ABD’nin yakın müttefikleri (bağımlı ülkeleri) olan Suudi Arabistan, Birleşik Arap Emirlikleri ve Kuveyt, Viyana toplantısında kartel üyelerini üretimi arttırmaya ikna etmeye çalıştılar, ama başarılı olamadılar. İran, Venezüella ve Cezayir üretimi arttırmaya karşı çıktılar. Bu iki tarafın ortasında yer alan Angola, Irak ve Nijerya da üretimin arttırılmasına karşı çıktı. Petrolün varil fiyatı perşembe günü yüzde 2.1 yükseldi.
Bundan sonra da “OPEC’in günleri sayılı mı” sorusunu gündeme getiren gelişmeler başladı. Suudi devletine bağlı Al Hayat gezetesi cuma günü, Suudi rejiminin OPEC kararına uymayarak temmuzdan itibaren üretimi günde 9.3 milyon varilden 10 milyon varile yükselteceğini duyurdu. Petrolün varil fiyatı hemen 2.64 dolar kaybederek 99.29 dolara indi.
Böylece OPEC’in en büyük üyesi, kartelin kararına uymuyordu. Wall Street Journal da cuma günü, petrolün fiyatında 1990’larda yaşanan çöküşten sonra, OPEC’in toparlanmasına yardımcı olan Suudi-İran yakınlaşmasının artık yerini bir rekabete bırakmış olmasının, kartelin istikrarına bir büyük darbe vurduğunu yazıyordu.

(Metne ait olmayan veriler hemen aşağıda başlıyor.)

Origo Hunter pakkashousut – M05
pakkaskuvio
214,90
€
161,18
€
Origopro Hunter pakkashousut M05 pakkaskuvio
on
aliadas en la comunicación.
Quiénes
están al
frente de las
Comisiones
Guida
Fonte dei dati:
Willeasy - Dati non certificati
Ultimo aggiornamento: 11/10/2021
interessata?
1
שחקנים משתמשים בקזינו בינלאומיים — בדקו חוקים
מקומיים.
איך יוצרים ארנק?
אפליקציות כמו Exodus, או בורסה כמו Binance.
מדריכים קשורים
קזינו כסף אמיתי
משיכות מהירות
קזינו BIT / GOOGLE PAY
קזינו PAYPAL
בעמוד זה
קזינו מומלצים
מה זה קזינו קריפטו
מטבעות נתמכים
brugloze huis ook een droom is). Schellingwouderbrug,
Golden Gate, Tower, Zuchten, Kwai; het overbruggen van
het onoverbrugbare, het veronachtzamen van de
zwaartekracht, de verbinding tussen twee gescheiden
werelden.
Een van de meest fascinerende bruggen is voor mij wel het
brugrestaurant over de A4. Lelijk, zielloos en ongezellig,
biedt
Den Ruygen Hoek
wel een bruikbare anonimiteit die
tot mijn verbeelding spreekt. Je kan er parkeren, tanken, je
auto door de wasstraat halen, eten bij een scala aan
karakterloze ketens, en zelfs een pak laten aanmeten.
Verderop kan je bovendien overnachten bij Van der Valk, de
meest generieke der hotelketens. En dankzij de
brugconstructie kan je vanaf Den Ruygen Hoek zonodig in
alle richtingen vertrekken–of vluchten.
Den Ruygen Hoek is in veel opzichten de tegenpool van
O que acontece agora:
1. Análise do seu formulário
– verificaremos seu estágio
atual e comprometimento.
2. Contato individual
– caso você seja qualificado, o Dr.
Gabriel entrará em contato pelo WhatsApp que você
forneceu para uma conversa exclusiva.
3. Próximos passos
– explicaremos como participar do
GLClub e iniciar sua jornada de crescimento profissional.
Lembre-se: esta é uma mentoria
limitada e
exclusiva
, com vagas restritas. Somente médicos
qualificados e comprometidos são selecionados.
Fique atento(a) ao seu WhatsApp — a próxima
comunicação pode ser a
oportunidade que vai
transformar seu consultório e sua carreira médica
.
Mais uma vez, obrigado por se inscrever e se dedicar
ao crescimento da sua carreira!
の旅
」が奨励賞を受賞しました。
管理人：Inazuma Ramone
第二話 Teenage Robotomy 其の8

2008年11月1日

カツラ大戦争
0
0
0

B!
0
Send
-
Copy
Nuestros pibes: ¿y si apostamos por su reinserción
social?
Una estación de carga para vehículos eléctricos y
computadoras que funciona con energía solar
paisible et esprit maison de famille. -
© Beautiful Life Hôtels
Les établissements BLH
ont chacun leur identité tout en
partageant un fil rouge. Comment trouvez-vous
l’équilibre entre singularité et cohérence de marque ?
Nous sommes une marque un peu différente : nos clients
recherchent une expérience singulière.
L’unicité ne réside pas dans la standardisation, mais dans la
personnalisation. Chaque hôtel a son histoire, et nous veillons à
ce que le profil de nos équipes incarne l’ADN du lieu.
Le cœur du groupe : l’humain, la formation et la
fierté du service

Diğer taraftan, diğer OPEC üyelerinin fiyat arttırımına karşı çıkmasının arkasında “ABD düşmanlığının” ötesinde, çok önemli nedenler var. Birincisi, kapasite fazlasına sahip olmayan bu ülkelerin, fiyatlar düşerken üretimlerini arttırarak gelirlerini koruma olanakları yok. İkincisi, bu ülkelerin yönetimleri petrol gelirlerinin önemli bir kısmını, hızla artan gıda fiyatlarının iç pazara yansımasını yumuşatacak sübvansiyonları finanse etmekte kullanıyor, böylece toplumsal ayaklanmaları önlemeye çalışıyorlar.
Bu koşullarda, Suudi Arabistan’ın OPEC kararlarına uyamayacağını açıklaması, hem kartelin geleceğini hem de birçok OPEC üyesinin siyasi istikrarını tehdit ediyor. Böylece, ABD’nin hem kartelden kurtulma hem de patlak verecek devrimler üzerinden bölgede manevra alanını genişletme olanağını arttırma olasılığı artıyor.
Kriz, küresel jeopolitiği, kurumlarıyla birlikte yeniden şekillenmeye zorluyor. Ama bu arada da yeni toplumsal ayaklanma, devrim olasılıklarını, emperyalizmin bunları yönlendirme çabalarıyla birlikte gündeme getiriyor.